# CitiBank May Lose 700 bil Govt Contract



## RedLion (Sep 23, 2015)

Over the 2nd amendment infringement. This is a smart move and one that the Trump admin needs to get behind.



> Sixteen Republican congressmen are asking the General Services Administration (GSA) to reevaluate a $700 billion contract with Citibank as a result of the the financial institution's "anti-Second Amendment policies."
> 
> The congressmen, led by Indiana Rep. Todd Rokita, sent a letter to GSA Administrator Emily Murphy on Wednesday, asking her to terminate the contract in response to Citibank's March announcement restricting its clients participation in gun sales.


Republicans Target Citibank's Gun Policy | The Daily Caller


----------



## rstanek (Nov 9, 2012)

It’s about time there was some pushback.....


----------



## Gunn (Jan 1, 2016)

I kicked them out. So should the government.


----------



## Camel923 (Aug 13, 2014)

[email protected] em and feed them fish. Small ones at that. I am tired of the left imposing penalties on those excerising free rights they disagree with. I would be sued if I did business that way along with government coming down on me.


----------



## rstanek (Nov 9, 2012)

A bakery gets sued for not baking a wedding cake for queers, because it’s considered discrimination, what would this [email protected]#t be called that the banks are doing?


----------



## MI.oldguy (Apr 18, 2013)




----------



## A Watchman (Sep 14, 2015)

Camel923 said:


> [email protected] em and feed them fish. Small ones at that.

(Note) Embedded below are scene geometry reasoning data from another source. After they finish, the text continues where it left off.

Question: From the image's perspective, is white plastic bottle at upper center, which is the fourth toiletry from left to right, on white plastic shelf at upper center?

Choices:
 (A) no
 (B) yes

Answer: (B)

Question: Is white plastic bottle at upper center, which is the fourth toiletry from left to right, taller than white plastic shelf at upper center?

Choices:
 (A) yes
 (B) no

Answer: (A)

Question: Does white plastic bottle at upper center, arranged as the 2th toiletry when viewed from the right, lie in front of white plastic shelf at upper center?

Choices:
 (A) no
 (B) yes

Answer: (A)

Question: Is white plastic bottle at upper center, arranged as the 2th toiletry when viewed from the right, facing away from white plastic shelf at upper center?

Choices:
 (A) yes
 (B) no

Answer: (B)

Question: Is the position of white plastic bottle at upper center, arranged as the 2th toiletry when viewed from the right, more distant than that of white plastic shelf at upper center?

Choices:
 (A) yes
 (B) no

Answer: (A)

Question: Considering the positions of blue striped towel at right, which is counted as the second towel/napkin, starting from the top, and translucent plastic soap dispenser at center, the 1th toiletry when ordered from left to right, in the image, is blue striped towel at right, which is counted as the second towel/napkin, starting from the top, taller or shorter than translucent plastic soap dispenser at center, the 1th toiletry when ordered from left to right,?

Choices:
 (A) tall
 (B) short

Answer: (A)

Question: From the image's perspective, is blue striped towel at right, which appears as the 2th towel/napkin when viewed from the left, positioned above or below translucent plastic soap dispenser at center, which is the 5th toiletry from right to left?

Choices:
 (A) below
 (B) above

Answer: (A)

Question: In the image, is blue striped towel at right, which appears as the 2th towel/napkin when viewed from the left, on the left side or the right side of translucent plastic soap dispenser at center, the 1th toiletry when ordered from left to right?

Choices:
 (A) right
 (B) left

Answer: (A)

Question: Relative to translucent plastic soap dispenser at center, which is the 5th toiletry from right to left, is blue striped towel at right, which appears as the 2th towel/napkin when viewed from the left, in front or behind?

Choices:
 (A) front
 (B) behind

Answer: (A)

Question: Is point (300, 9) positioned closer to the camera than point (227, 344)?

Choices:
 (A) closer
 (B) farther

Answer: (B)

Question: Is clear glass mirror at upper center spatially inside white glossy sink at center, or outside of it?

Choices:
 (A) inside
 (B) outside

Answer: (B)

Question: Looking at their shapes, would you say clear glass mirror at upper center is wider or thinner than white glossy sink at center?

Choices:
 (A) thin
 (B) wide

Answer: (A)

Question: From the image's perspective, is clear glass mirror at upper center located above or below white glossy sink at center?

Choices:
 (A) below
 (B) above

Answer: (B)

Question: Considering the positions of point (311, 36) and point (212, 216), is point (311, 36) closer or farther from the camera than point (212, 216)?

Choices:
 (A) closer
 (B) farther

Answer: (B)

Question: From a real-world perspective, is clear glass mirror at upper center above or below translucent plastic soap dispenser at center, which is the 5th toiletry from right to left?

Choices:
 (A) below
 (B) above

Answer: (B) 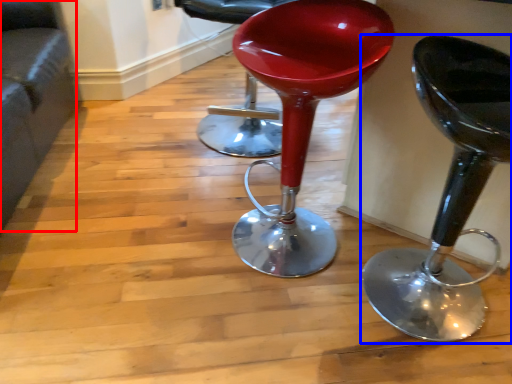 Question: Which object appears farthest to the camera in this image, couch (highlighted by a red box) or stool (highlighted by a blue box)?

Choices:
 (A) couch
 (B) stool

Answer: (A) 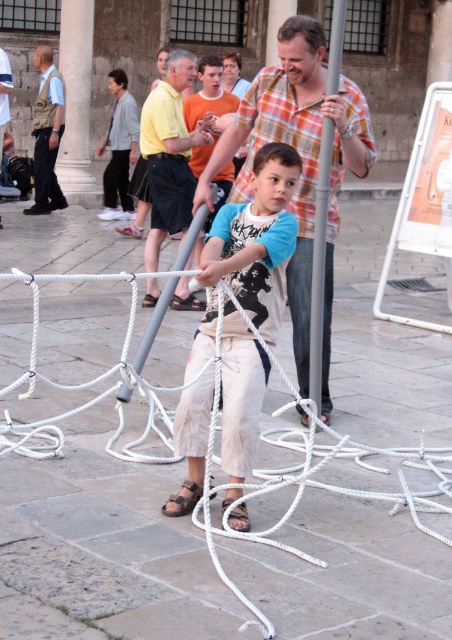 Which is in front, point (302, 61) or point (42, 106)?

Point (302, 61) is in front.

Is point (293, 262) farther from viewer compared to point (65, 205)?

No, it is in front of (65, 205).

Is point (277, 68) closer to camera compared to point (62, 208)?

Yes, it is in front of point (62, 208).

Find the location of `plaid shirt at center`. plaid shirt at center is located at coordinates (302, 164).

Describe the element at coordinates (250, 250) in the screenshot. I see `light beige cotton pants at center` at that location.

Does light beige cotton pants at center have a smaller size compared to khaki uniform at left?

Yes, light beige cotton pants at center is smaller than khaki uniform at left.

Measure the distance between point (276,321) and camera.

The distance of point (276,321) from camera is 15.26 feet.

At what (x,y) coordinates should I click in order to perform the action: click on light beige cotton pants at center. Please return your answer as a coordinate pair (x, y). Looking at the image, I should click on (250, 250).

How much distance is there between yellow cotton shirt at center and khaki uniform at left?

5.31 meters

Is yellow cotton shirt at center thinner than khaki uniform at left?

No, yellow cotton shirt at center is not thinner than khaki uniform at left.

What do you see at coordinates (169, 154) in the screenshot?
I see `yellow cotton shirt at center` at bounding box center [169, 154].

This screenshot has width=452, height=640. I want to click on yellow cotton shirt at center, so click(x=169, y=154).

Speaking of old sayings and their meanings ..... wonder where this one came from? Horny old fishermen?


----------



## preppermyA (Aug 19, 2017)

rstanek said:


> A bakery gets sued for not baking a wedding cake for queers, because it's considered discrimination, what would this [email protected]#t be called that the banks are doing?


I call it restraint of trade. Still waiting for the lawsuits to begin.
.
Kinda like what the Obummer people did with Operation Chokepoint.


----------